5. Evaluation Metrics and Practical Use
- Standard Metrics:
- Concern: Metrics like accuracy and RMSE are
commonly used to evaluate model performance but may not fully capture
the user experience or fairness of the recommendations.
- Impact: These metrics could overlook practical
shortcomings such as bias towards certain genres or artists, which might
not be apparent in traditional evaluation metrics.
- Mitigation: In addition to accuracy and RMSE, use
diversity metrics, fairness metrics (e.g., demographic parity), and user
engagement metrics to better understand how the model performs in
real-world scenarios.
6. Conclusion
When analyzing the Spotify dataset, ethical and epistemological
concerns must be at the forefront of model development. These include
addressing potential biases in data and features, considering the
societal impact of model recommendations, and recognizing the
limitations of the model and the data. To build a model that is both
technically robust and ethically
sound, we need to:
- Actively seek and correct biases in the dataset and feature
selection.
- Ensure the model is transparent and fair, providing users with
explanations of why certain recommendations are made.

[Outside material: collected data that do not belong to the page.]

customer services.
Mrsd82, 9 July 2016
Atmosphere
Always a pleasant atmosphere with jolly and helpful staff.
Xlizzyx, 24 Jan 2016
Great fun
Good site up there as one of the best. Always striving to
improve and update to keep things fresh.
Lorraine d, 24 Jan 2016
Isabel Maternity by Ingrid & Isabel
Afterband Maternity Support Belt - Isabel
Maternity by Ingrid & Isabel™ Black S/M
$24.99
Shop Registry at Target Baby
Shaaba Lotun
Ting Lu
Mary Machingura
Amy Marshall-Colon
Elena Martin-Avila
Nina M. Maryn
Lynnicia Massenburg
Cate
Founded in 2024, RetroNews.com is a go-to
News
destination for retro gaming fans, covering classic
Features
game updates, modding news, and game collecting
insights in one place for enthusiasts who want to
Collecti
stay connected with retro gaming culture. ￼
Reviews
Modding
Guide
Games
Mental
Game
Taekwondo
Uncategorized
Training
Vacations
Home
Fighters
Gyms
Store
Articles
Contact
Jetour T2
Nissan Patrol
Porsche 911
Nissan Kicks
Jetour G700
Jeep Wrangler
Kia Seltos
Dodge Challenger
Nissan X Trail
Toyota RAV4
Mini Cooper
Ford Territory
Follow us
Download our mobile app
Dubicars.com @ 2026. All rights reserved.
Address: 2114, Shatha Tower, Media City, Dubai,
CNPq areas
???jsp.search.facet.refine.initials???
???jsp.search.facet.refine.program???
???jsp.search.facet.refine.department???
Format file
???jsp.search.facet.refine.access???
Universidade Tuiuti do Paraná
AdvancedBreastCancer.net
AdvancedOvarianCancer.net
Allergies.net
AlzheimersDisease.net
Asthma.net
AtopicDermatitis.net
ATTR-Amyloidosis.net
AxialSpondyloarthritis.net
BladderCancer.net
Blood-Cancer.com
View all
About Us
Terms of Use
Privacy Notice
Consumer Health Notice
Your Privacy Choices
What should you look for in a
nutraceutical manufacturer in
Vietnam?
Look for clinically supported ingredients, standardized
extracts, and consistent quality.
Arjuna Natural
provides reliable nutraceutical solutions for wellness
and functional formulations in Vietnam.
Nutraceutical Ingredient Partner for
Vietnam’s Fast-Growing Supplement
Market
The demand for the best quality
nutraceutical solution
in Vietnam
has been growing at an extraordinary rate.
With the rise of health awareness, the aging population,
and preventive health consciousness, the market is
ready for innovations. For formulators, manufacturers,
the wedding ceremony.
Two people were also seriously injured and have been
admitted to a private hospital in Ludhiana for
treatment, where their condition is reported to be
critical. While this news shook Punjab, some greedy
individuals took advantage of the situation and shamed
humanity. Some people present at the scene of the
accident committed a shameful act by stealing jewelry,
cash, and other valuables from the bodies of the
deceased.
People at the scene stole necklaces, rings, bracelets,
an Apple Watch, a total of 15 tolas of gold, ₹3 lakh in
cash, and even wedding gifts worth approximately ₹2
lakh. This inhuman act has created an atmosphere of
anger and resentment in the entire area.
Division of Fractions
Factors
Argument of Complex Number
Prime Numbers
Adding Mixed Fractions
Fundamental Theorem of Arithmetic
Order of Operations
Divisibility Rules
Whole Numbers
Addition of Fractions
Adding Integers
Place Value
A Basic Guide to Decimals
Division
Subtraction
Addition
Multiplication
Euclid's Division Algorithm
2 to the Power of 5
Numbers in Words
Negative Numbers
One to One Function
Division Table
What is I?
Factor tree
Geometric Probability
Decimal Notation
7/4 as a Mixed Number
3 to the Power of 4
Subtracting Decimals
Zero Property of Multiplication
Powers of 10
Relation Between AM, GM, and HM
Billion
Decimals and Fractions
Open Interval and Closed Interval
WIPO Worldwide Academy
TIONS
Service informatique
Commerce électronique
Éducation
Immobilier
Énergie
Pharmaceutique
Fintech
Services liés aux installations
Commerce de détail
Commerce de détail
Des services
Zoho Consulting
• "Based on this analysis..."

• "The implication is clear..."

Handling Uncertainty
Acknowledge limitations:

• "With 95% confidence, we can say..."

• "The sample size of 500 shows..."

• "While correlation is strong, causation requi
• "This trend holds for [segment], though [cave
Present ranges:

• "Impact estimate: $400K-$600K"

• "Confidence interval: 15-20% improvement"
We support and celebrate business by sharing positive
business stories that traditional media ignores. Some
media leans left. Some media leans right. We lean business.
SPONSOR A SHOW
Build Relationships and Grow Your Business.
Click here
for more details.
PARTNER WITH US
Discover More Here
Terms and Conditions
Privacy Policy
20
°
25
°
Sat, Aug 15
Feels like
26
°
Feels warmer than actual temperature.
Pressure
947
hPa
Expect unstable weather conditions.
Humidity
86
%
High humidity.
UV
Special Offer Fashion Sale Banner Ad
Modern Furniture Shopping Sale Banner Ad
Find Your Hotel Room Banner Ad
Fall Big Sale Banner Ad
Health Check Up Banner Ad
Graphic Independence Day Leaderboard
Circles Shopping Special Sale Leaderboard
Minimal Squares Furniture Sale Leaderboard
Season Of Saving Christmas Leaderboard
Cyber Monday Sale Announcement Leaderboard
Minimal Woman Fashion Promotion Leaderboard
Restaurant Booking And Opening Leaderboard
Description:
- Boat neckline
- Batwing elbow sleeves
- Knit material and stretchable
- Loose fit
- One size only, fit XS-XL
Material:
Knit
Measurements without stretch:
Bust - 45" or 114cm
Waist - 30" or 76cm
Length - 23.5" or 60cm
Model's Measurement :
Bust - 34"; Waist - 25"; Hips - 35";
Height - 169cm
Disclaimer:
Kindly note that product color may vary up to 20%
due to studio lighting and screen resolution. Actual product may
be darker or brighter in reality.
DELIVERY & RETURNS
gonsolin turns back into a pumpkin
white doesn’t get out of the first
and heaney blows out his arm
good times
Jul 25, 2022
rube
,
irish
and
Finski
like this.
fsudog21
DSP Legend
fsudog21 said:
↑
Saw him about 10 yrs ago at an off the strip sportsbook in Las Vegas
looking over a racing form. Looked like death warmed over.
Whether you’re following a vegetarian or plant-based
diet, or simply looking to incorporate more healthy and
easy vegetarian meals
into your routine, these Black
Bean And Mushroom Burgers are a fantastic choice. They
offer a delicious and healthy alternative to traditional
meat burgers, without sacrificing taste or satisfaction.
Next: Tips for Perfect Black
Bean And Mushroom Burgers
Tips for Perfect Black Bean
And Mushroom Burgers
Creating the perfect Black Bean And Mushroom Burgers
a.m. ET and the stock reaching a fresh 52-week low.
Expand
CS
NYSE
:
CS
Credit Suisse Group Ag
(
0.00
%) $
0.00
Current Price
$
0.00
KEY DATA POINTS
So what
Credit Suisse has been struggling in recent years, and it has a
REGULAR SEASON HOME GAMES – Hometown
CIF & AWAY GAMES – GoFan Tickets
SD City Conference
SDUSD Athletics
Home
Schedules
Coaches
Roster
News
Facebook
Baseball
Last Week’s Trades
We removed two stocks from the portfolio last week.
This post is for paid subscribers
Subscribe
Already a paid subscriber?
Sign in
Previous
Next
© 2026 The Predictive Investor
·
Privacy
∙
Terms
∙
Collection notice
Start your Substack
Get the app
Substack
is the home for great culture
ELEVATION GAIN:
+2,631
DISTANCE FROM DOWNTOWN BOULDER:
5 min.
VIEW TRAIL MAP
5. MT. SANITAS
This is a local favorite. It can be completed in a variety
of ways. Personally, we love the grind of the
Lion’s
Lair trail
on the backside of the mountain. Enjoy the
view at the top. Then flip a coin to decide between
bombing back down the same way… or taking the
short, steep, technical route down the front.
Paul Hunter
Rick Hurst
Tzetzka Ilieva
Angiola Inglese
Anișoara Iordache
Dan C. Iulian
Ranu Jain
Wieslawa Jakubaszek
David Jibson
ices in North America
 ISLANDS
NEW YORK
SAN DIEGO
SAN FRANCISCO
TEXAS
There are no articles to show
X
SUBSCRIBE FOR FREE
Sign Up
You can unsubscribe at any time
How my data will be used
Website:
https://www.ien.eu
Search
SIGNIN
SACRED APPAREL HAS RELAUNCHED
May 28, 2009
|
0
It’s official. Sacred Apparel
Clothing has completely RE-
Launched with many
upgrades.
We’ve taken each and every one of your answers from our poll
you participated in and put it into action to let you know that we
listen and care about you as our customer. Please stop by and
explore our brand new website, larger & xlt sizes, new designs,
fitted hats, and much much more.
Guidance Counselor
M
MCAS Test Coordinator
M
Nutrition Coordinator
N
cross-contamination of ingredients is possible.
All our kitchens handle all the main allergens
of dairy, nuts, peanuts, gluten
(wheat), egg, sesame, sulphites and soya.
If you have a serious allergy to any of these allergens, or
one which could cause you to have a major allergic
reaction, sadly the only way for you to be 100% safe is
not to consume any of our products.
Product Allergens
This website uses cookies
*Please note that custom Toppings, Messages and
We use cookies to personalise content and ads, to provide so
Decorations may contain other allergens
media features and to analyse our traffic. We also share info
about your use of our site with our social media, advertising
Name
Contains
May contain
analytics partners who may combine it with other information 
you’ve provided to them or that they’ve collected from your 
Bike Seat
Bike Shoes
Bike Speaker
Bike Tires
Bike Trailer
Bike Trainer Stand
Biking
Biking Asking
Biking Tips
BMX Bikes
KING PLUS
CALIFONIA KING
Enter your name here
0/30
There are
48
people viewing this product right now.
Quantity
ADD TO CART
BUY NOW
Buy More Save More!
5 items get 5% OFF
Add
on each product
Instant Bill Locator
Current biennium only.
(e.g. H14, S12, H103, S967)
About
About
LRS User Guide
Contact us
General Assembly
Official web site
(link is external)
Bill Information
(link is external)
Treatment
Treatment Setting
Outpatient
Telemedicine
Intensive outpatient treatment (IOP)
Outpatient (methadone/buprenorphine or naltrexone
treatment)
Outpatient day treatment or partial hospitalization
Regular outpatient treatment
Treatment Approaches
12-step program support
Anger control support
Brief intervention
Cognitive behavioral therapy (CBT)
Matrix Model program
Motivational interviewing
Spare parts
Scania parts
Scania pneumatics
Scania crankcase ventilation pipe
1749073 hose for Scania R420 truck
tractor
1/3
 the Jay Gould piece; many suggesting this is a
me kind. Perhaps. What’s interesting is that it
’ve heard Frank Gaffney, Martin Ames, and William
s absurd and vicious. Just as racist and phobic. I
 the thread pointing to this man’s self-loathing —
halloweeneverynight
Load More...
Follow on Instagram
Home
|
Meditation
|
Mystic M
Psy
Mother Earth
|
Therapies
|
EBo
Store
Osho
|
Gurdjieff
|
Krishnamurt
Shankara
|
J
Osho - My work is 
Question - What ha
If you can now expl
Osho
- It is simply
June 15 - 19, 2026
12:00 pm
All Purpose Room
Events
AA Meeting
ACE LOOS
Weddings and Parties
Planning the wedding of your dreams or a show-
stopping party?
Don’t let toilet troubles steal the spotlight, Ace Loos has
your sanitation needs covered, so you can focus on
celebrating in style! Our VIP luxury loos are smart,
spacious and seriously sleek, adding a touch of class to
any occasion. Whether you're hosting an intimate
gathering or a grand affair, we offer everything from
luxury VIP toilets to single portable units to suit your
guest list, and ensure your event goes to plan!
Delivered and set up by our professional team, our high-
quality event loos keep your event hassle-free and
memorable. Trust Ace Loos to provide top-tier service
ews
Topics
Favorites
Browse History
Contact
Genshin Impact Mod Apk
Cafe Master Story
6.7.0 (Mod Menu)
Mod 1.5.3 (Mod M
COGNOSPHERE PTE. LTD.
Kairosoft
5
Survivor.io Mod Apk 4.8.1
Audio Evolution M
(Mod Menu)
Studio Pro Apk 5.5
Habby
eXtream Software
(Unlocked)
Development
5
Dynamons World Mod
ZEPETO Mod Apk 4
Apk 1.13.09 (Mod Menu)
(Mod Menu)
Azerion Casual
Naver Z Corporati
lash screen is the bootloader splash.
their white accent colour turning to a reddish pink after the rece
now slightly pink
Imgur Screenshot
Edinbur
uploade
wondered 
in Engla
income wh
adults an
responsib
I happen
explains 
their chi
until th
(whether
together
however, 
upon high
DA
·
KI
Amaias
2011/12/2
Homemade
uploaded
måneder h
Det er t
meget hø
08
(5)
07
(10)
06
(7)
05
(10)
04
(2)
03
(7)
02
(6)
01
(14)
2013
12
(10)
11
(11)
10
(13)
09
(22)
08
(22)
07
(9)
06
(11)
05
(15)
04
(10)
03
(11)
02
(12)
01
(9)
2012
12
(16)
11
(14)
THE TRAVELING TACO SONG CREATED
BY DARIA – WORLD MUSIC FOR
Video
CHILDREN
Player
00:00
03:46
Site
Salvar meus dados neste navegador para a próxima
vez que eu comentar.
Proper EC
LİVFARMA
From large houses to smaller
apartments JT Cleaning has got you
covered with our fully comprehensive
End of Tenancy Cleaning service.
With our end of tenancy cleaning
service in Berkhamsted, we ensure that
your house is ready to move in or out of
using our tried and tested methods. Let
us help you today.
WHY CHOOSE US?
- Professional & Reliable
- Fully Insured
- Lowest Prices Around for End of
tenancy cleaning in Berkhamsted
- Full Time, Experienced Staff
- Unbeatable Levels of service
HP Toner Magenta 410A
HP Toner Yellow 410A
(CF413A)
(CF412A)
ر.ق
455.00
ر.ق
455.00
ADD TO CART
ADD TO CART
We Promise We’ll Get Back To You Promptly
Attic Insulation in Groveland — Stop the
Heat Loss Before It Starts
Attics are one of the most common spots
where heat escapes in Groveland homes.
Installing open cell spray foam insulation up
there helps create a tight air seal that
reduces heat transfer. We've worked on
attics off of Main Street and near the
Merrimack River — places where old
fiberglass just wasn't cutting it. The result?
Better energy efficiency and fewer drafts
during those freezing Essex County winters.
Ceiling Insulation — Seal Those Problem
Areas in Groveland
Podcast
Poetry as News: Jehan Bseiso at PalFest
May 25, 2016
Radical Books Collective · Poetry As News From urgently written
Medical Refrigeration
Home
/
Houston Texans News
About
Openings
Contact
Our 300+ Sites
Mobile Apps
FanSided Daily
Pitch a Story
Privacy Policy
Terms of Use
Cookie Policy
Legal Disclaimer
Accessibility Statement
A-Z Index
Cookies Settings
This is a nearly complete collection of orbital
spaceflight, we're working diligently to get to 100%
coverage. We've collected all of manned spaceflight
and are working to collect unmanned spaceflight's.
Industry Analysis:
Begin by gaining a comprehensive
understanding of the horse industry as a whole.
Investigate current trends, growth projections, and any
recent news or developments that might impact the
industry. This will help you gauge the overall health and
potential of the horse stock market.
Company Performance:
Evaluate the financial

- Acknowledge and mitigate the impact of unmeasurable variables,
striving to incorporate diverse viewpoints into the analysis.
- Regularly evaluate and monitor the model to ensure it remains
inclusive and unbiased as trends evolve.
By considering these ethical and epistemological perspectives, we can
create a more inclusive, responsible, and trustworthy music
recommendation system that benefits both users and artists alike.